Sample Consent to Touch Form*

(Name of therapist) may incorporate non-sexual touch as part of psychotherapy. Sexual touch of clients by therapists is unethical and illegal. (Name of therapist) will ask your permission before touching you, and you have the right to decline or refuse to be touched without any fear or concern about reprisal. Touch can be very beneficial but can also unexpectedly evoke emotions, thoughts, physical reactions or memories that may be upsetting, depressing, evoke anger, etc. Sharing and processing such feelings with the therapist, if they arise, may be a helpful part of therapy. You may request not to be touched at any time during therapy without needing to explain it, if you choose not to, and without fear of punishment.

Name ____________________________________

Date _____________________________________

* It’s best to consult with your malpractice insurance on any forms they might endorse.


[1] “Transformance” is Fosha’s term for the “overarching motivational force, operating both in development and therapy,that strives toward maximally adaptive organization, coherence, vitality, authenticity and connection.”

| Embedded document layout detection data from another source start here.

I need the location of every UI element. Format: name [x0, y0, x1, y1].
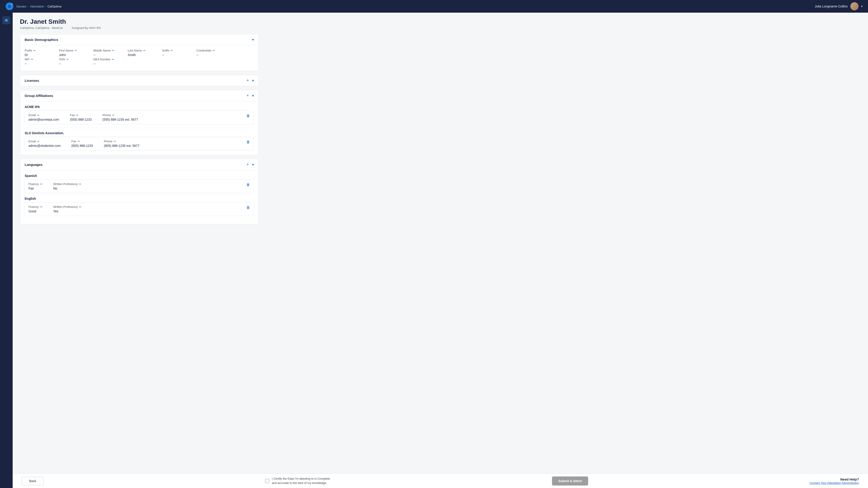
email-value: admin@slodentist.com	[29, 144, 61, 148]
group-affiliations-controls	[246, 93, 254, 98]
field-value: --	[93, 62, 121, 66]
bottom-bar: Back I Certify the Data I'm attesting to…	[13, 474, 868, 488]
basic-demographics-title: Basic Demographics	[25, 38, 58, 41]
edit-written-proficiency-icon[interactable]	[79, 183, 81, 186]
demo-field-dea-number: DEA Number --	[93, 58, 121, 66]
breadcrumb-sep-1: /	[28, 5, 29, 8]
demo-field-credentials: Credentials --	[196, 49, 223, 57]
top-nav: Sanator / Attestation / CalOptima Julia …	[0, 0, 868, 13]
edit-middle-name-icon[interactable]	[112, 49, 114, 52]
edit-email-icon[interactable]	[37, 140, 39, 143]
edit-fluency-icon[interactable]	[40, 183, 42, 186]
language-fields: Fluency Good Written Proficiency Yes	[29, 205, 246, 213]
edit-first-name-icon[interactable]	[75, 49, 77, 52]
email-label: Email	[29, 113, 36, 117]
fluency-label: Fluency	[29, 182, 39, 186]
basic-demographics-collapse-icon[interactable]	[252, 37, 254, 42]
basic-demographics-header[interactable]: Basic Demographics	[20, 34, 258, 45]
help-link[interactable]: Contact Your Attestation Administrator	[810, 481, 859, 485]
written-proficiency-field: Written Proficiency No	[53, 182, 81, 190]
written-proficiency-label: Written Proficiency	[53, 205, 78, 208]
phone-label: Phone	[102, 113, 111, 117]
language-actions	[246, 205, 250, 210]
edit-email-icon[interactable]	[37, 113, 39, 117]
edit-last-name-icon[interactable]	[143, 49, 146, 52]
demo-field-ssn: SSN --	[59, 58, 86, 66]
sidebar-home-icon[interactable]	[2, 16, 10, 24]
licenses-title: Licenses	[25, 78, 39, 83]
breadcrumb-sep-2: /	[45, 5, 46, 8]
delete-affiliation-icon[interactable]	[246, 113, 250, 118]
fluency-value: Fair	[29, 187, 42, 190]
field-value: --	[93, 53, 121, 57]
edit-suffix-icon[interactable]	[170, 49, 173, 52]
group-affiliations-add-icon[interactable]	[246, 93, 249, 98]
group-affiliations-header[interactable]: Group Affiliations	[20, 90, 258, 101]
edit-written-proficiency-icon[interactable]	[79, 205, 81, 208]
demo-field-prefix: Prefix Dr	[25, 49, 52, 57]
licenses-card: Licenses	[20, 75, 258, 86]
breadcrumb-attestation[interactable]: Attestation	[30, 5, 44, 8]
fluency-label: Fluency	[29, 205, 39, 208]
edit-phone-icon[interactable]	[112, 113, 115, 117]
main-content: Dr. Janet Smith CalOptima, CalOptima - M…	[13, 13, 266, 251]
back-button[interactable]: Back	[22, 477, 43, 485]
fax-value: (555) 888-1233	[70, 118, 92, 121]
field-value: --	[196, 53, 223, 57]
edit-credentials-icon[interactable]	[213, 49, 215, 52]
written-proficiency-value: No	[53, 187, 81, 190]
group-affiliations-collapse-icon[interactable]	[252, 94, 254, 98]
certify-checkbox[interactable]	[265, 479, 269, 483]
licenses-add-icon[interactable]	[246, 78, 249, 83]
breadcrumb-sanator[interactable]: Sanator	[16, 5, 27, 8]
edit-fax-icon[interactable]	[78, 140, 80, 143]
languages-collapse-icon[interactable]	[252, 162, 254, 167]
user-menu-chevron[interactable]: ▾	[861, 5, 863, 8]
page-header: Dr. Janet Smith CalOptima, CalOptima - M…	[20, 18, 258, 30]
delete-language-icon[interactable]	[246, 182, 250, 187]
fluency-field: Fluency Fair	[29, 182, 42, 190]
delete-language-icon[interactable]	[246, 205, 250, 210]
licenses-collapse-icon[interactable]	[252, 78, 254, 83]
avatar[interactable]	[850, 2, 859, 10]
delete-affiliation-icon[interactable]	[246, 140, 250, 144]
edit-fluency-icon[interactable]	[40, 205, 42, 208]
sidebar	[0, 13, 13, 488]
demo-field-middle-name: Middle Name --	[93, 49, 121, 57]
email-label: Email	[29, 140, 36, 143]
fluency-field: Fluency Good	[29, 205, 42, 213]
affiliation-fields: Email admin@slodentist.com Fax (805) 888…	[29, 140, 246, 148]
edit-npi-icon[interactable]	[31, 58, 33, 61]
breadcrumb: Sanator / Attestation / CalOptima	[16, 5, 61, 8]
edit-ssn-icon[interactable]	[66, 58, 69, 61]
demo-field-npi: NPI --	[25, 58, 52, 66]
certify-section: I Certify the Data I'm attesting to is C…	[265, 477, 331, 485]
languages-card: Languages Spanish Fluency Fair	[20, 159, 258, 224]
group-affiliations-body: ACME IPA Email admin@acmeipa.com Fax	[20, 101, 258, 155]
affiliation-block-1: SLO Dentists Association. Email admin@sl…	[25, 131, 254, 151]
nav-right: Julia Longname-Collins ▾	[815, 2, 863, 10]
edit-dea-number-icon[interactable]	[112, 58, 114, 61]
field-value: --	[25, 62, 52, 66]
licenses-header[interactable]: Licenses	[20, 75, 258, 86]
affiliation-name: SLO Dentists Association.	[25, 131, 254, 135]
group-affiliations-card: Group Affiliations ACME IPA Email admin@…	[20, 90, 258, 155]
edit-phone-icon[interactable]	[114, 140, 116, 143]
user-name: Julia Longname-Collins	[815, 4, 848, 8]
field-label: Suffix	[162, 49, 169, 52]
language-block-1: English Fluency Good Written Proficiency	[25, 197, 254, 216]
languages-body: Spanish Fluency Fair Written Proficiency	[20, 170, 258, 224]
edit-prefix-icon[interactable]	[33, 49, 36, 52]
written-proficiency-field: Written Proficiency Yes	[53, 205, 81, 213]
org-label: CalOptima, CalOptima - MediCal	[20, 26, 63, 30]
language-row: Fluency Good Written Proficiency Yes	[25, 202, 254, 216]
submit-attest-button[interactable]: Submit & Attest	[552, 477, 588, 486]
affiliation-row: Email admin@slodentist.com Fax (805) 888…	[25, 137, 254, 151]
languages-header[interactable]: Languages	[20, 159, 258, 170]
languages-add-icon[interactable]	[246, 162, 249, 167]
affiliation-fax-field: Fax (805) 888-1233	[71, 140, 93, 148]
language-name: English	[25, 197, 254, 200]
avatar-image	[850, 2, 859, 10]
edit-fax-icon[interactable]	[76, 113, 79, 117]
email-value: admin@acmeipa.com	[29, 118, 59, 121]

[2] The term “self-state” or “part” refers to discrete experiences of subjectivity created when the brain links somatic, affective, cognitive, and behavioral representations into a cohesive, functional whole (Siegel, 1999).

[3] Metaprocessing is an AEDP term and a cornerstone of AEDP theory. It refers to the process of reflecting on experiences of transformation. Metaprocessing the healing and transformational moments of a therapy session leads to ever-expanding spirals of deepening between patient and therapist and patient and self (Fosha,2000).